The results show that endogenous network effects significantly drive inter-city innovation networks but do not replace exogenous proximity effects, such as geographical and technological factors. Geographical distance still decreases the likelihood of collaboration between cities, as also does technological distance. Infrastructure increasing connectivity between cities, such as High-Speed Rail (HSR), also appears to have a strong impact. Overall, the main outcome and contribution of the study lies in the original estimation of structural network effects in innovation networks, specifically through the mechanisms of preferential attachment, transitivity, and link memory. While these mechanisms offer not only a novel lens to examine how innovation networks evolve and sustain over time, the study underscores the enduring relevance of geographical and relational proximities in network formation. This dual focus not only advances theoretical frameworks but also provides actionable insights for regional policymaking in China and globally. In a Chinese policy context, enabling lagging regions to participate in such networks, and to get attached to other well connected other regions becomes even more important in view of the empirical results. At the same time, the results can be an important input for regional policy makers in order to align regional policies initiated locally with the relative positioning of the region to other regions, not only in geographical and technological, but also in network space. Strategic linking with other central cities may increase the centrality of the region in the mid- to long-term.

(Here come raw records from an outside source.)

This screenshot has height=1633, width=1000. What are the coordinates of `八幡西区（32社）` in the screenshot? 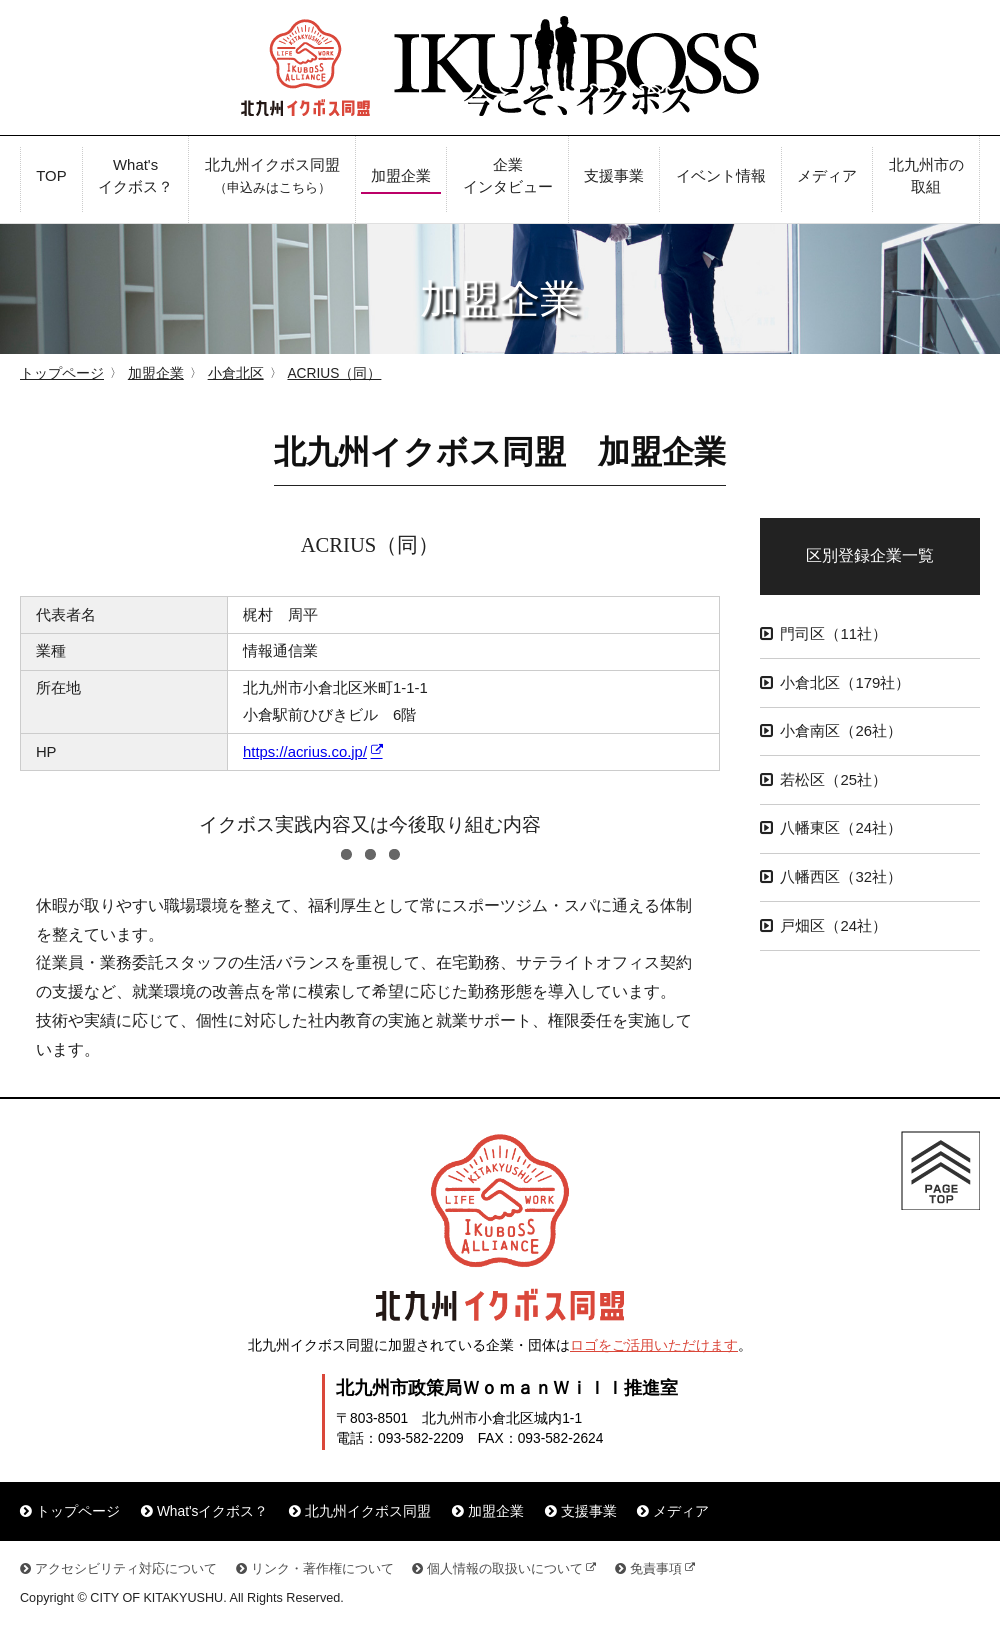 It's located at (841, 877).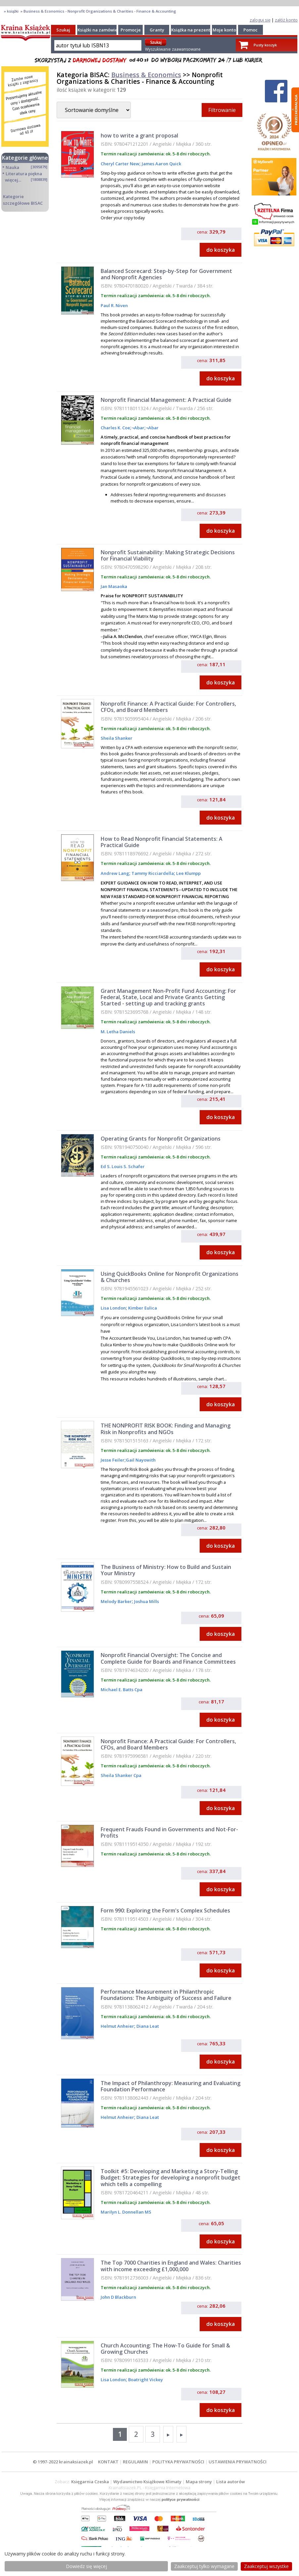 The width and height of the screenshot is (299, 2576). What do you see at coordinates (117, 2026) in the screenshot?
I see `Helmut Anheier` at bounding box center [117, 2026].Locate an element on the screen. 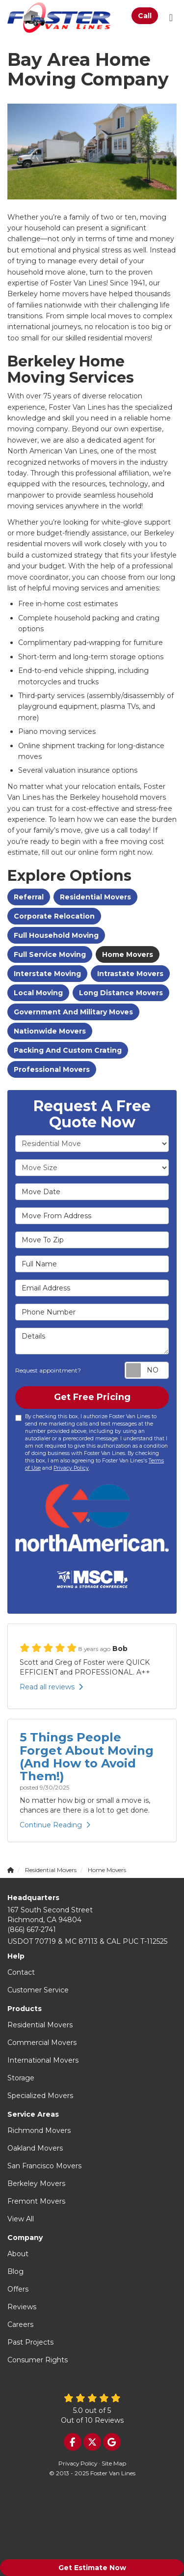 The image size is (184, 2576). Long Distance Movers is located at coordinates (121, 992).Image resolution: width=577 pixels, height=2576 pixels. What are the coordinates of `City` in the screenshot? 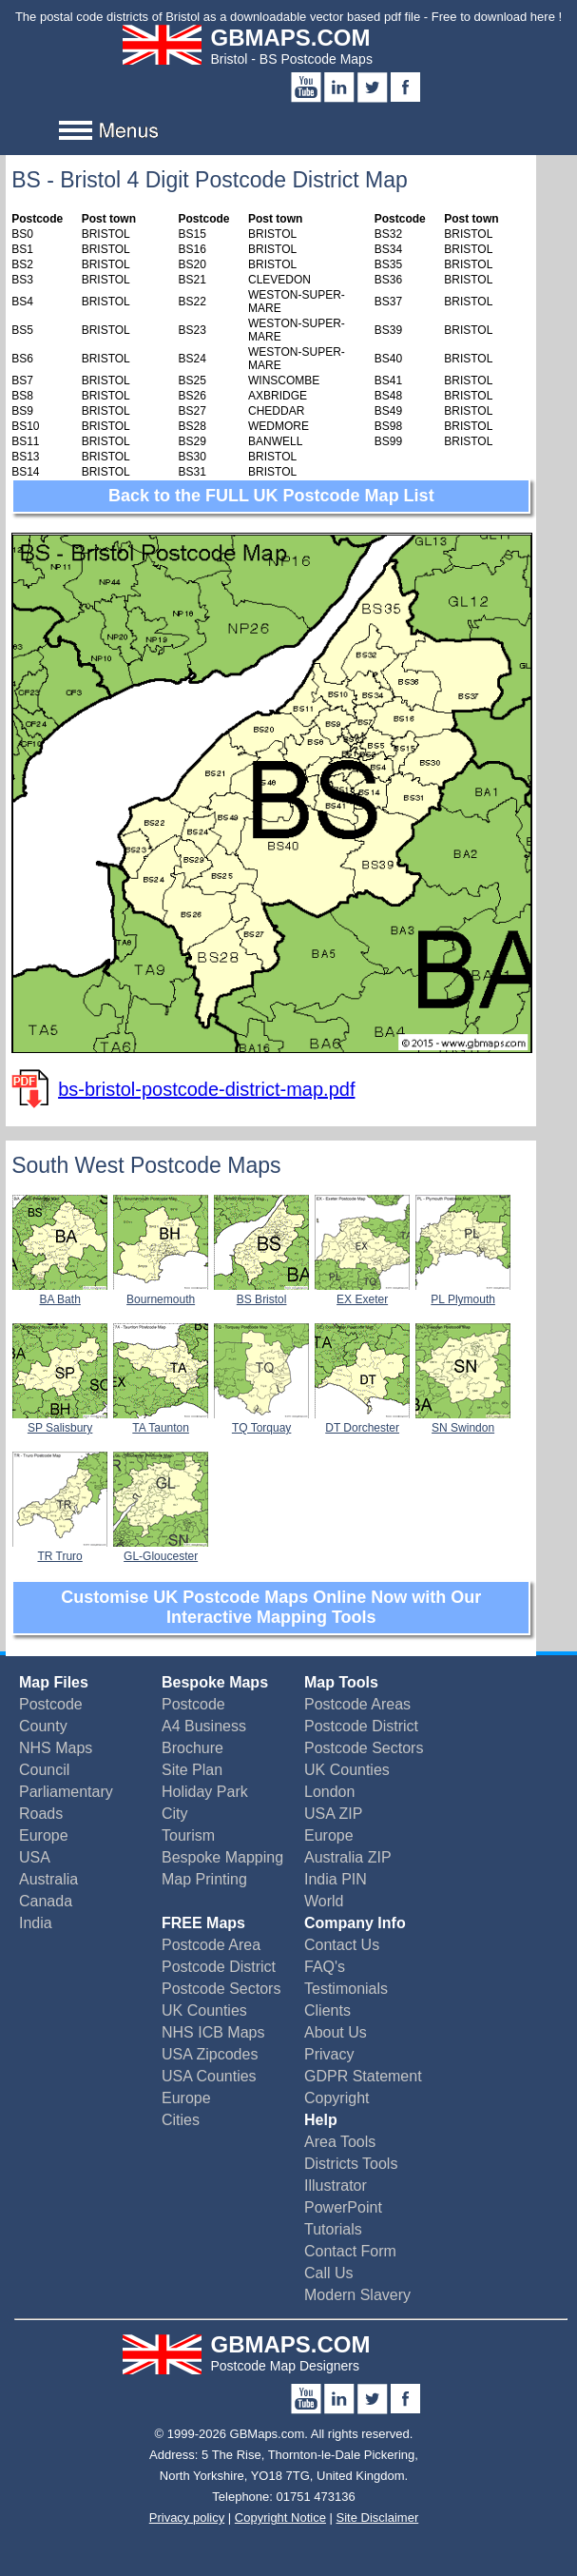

Clearly, this study produces some interesting results, but also has some limitations that suggest directions for future research. First, the study is limited to technological innovation networks by focusing on inter-city co-patenting. Given that this is only one form of joint R&D activities, a comparison to other forms, such as project-based R&D collaboration, would be interesting, both in a scientific and a policy context. Second, the study does not control for technological or sectorial heterogeneities that have recently been increasingly discussed as an important property of innovation networks (see Neuländnter and Scherngell 2020). This would be an important complementary element in future research. Third, comparisons with other geographical areas, such as the US or Europe, are of great interest, in order to delineate the more China-specific from general results obtained in this study.